With the American Transit Trail van, Ford focuses entirely on camping and outdoor recreation. Before even diving into the Transit Trail's nuts and bolts, it touches upon its illustrious motorhome history, dating all the way back to Henry Ford and fellow "vagabonds" like Thomas Edison and John Burroughs. Ford also takes care to note that it holds comfortable 60+ percent market shares in chassis supply for Class A and Class C motorhomes, adding the Trail trim as the missing piece that could bring similar success in the fast-growing Class B (camper van) segment.
Despite having a similar Trail van overseas, Ford Pro didn't merely bring it over to the US, instead rethinking and reworking the design for the market. It put time into hosting focus groups of actual DIY camper van builders to identify the no-compromise needs and wants that would be typed directly into the all-American Transit Trail's spec sheet and options list.
Ford's enhancement work starts down at chassis and running gear level. The Blue Oval already introduced a Transit AWD a couple years ago, itself a popular option for camper van and small motorhome builds, and the Trail takes off-road-readiness a couple steps further. Ford complements the Transit Trail's five-mode intelligent AWD system with a 3.5-in (8.9-cm) lift and near-3-in (7.6-cm) widened track capped by burly 30.5-in Goodyear Wrangler Workhorse all-terrain tires beaded to 16-in black alloy wheels.
Thanks to those modifications, the Trail van enjoys improved grip, a more confident stance on all types of terrain, and raised ground clearance, all contributing to better off-road performance for tasks like hunting down the perfect backcountry clearing for temporary homesteading or climbing up and rambling down rocky roads as a mountain bike shuttle.
Other exterior additions include black HID headlamps flanking a black Trail grille with integrated marker lamps, a skid plate-style front bumper, wheel arch cladding and front arch liners, mud flaps and slider-style steps on both sides. The heavy-duty 6,500-lb tow package with hitch receiver comes as part of the standard spec, too.
The Transit Trail interior remains a cavernous blank canvas for creative builders, but Ford does its best to preempt common headaches. It includes as standard dual 70-Ah AGM batteries, a 400-W inverter, and swivel cab seats below an integrated above-cab shelf. Buyers can further upgrade the electrical system with dual alternators for faster battery charging. An optional preinstalled roof fan eliminates the fear factor that comes along with DIY-hacking through the steel roof of a brand new vehicle.
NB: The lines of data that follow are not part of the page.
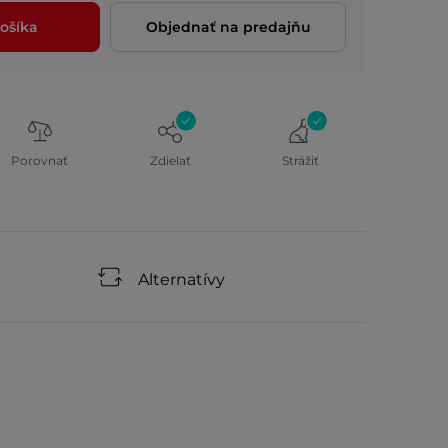
ošíka
Objednať na predajňu
Porovnať
Zdielať
Strážiť
Alternatívy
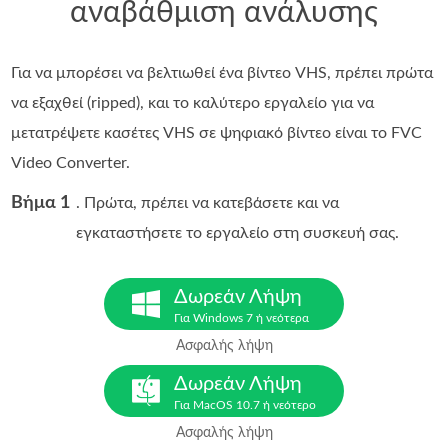
αναβάθμιση ανάλυσης
Για να μπορέσει να βελτιωθεί ένα βίντεο VHS, πρέπει πρώτα
να εξαχθεί (ripped), και το καλύτερο εργαλείο για να
μετατρέψετε κασέτες VHS σε ψηφιακό βίντεο είναι το FVC
Video Converter.
Βήμα 1
. Πρώτα, πρέπει να κατεβάσετε και να
εγκαταστήσετε το εργαλείο στη συσκευή σας.
Δωρεάν Λήψη
Για Windows 7 ή νεότερα
Ασφαλής λήψη
Δωρεάν Λήψη
Για MacOS 10.7 ή νεότερο
Ασφαλής λήψη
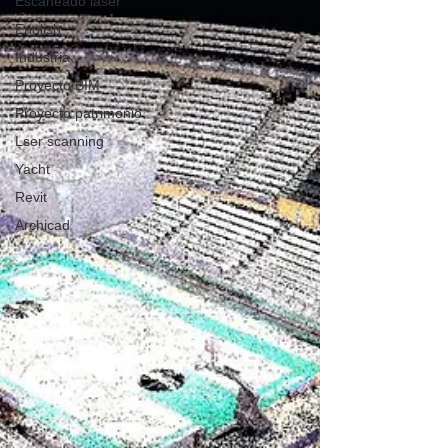
Escaneado láser
English
Industria
Proyecto BIM
Proyecto patrimonio
Lser scanning
Yacht
Revit
Archicad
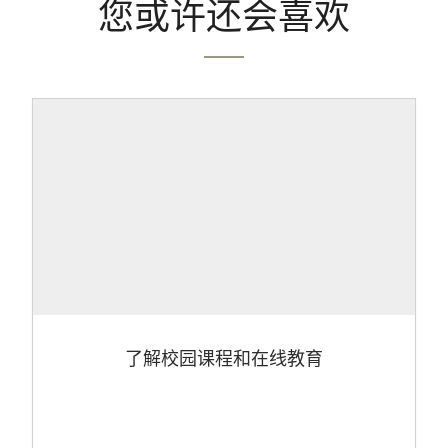
您或许还会喜欢
了解校园课程和在线教育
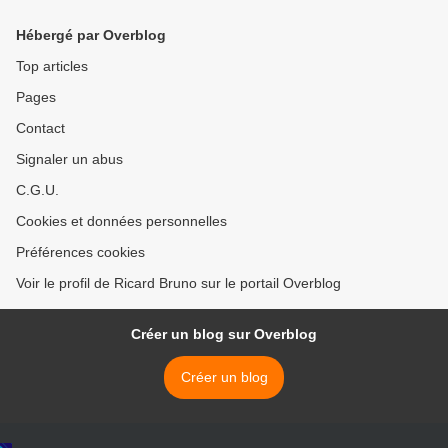
une association
Hébergé par Overblog
Top articles
Pages
Contact
Signaler un abus
C.G.U.
Cookies et données personnelles
Préférences cookies
Voir le profil de Ricard Bruno sur le portail Overblog
Créer un blog sur Overblog
Créer un blog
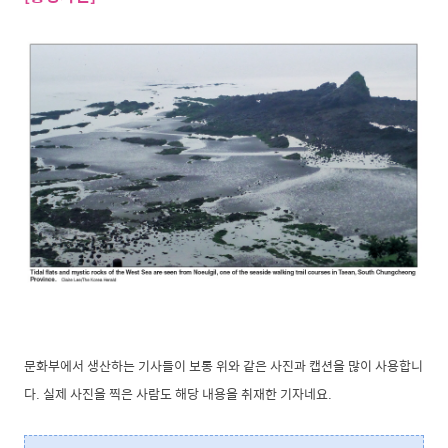
문화부에서 생산하는 기사들이 보통 위와 같은 사진과 캡션을 많이 사용합니
다. 실제 사진을 찍은 사람도 해당 내용을 취재한 기자네요.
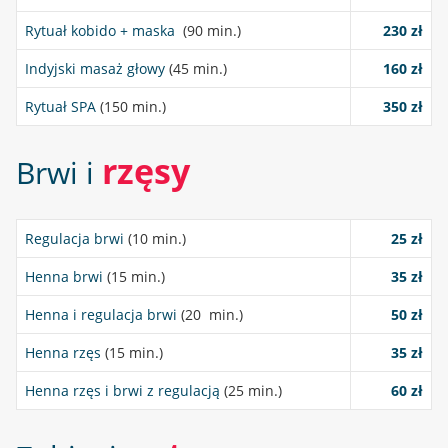
Rytuał kobido + maska
(90 min.)
230 zł
Indyjski masaż głowy
(45 min.)
160 zł
Rytuał SPA
(150 min.)
350 zł
rzęsy
Brwi i
Regulacja brwi
(10 min.)
25 zł
Henna brwi
(15 min.)
35 zł
Henna i regulacja brwi
(20 min.)
50 zł
Henna rzęs
(15 min.)
35 zł
Henna rzęs i brwi z regulacją
(25 min.)
60 zł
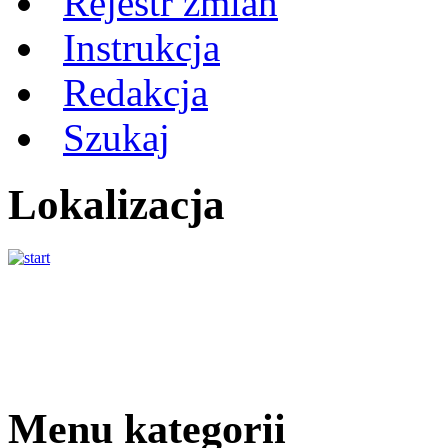
Rejestr zmian
Instrukcja
Redakcja
Szukaj
Lokalizacja
Menu kategorii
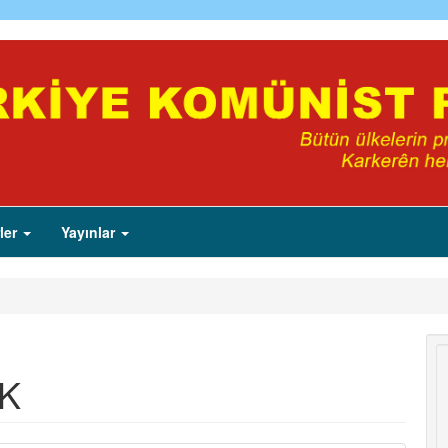
ler
Yayınlar
K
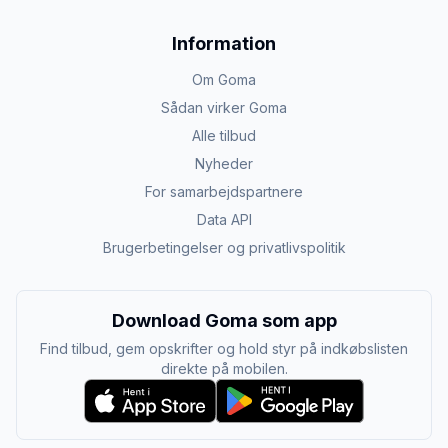
Information
Om Goma
Sådan virker Goma
Alle tilbud
Nyheder
For samarbejdspartnere
Data API
Brugerbetingelser og privatlivspolitik
Download Goma som app
Find tilbud, gem opskrifter og hold styr på indkøbslisten
direkte på mobilen.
The Transit Trail comes powered by the 310-hp 3.5-liter twin-turbo EcoBoost V6 and 10-speed automatic transmission combo already on offer in the Transit lineup. Buyers looking to extend the van's capability to explore wide-open spaces with nary a gas station can upgrade from the 25-gal (95-L) fuel tank to a 31-gal (117-L) tank.
The Trail's standard and available assistive tech suite includes adaptive cruise control, pre-collision assist with emergency auto-braking, blind spot assist 1.0, reverse- and side-sensing systems, keyless entry and push-button start. The 12-in touchscreen runs Ford SYNC 4, and buyers can also enjoy 4G LTE Wi-Fi for up to 10 devices, perfect for digital nomads who blend work and play while on the road.
The 2023 Transit Trail can be ordered in medium-roof, high-roof and extended-length high-roof sizes, helping to meet the diverse needs of camper builders. Pricing starts at US$65,975 before destination and delivery fee, and the van will be put together at Ford's Kansas City Assembly Plant. The van comes backed by a full three-year/36,000-mile bumper-to-bumper warranty, and drivers on the endless open road will rest more easily knowing Ford's network of 3,000 maintenance and service centers and 800 mobile service vans is ready to assist should something go wrong.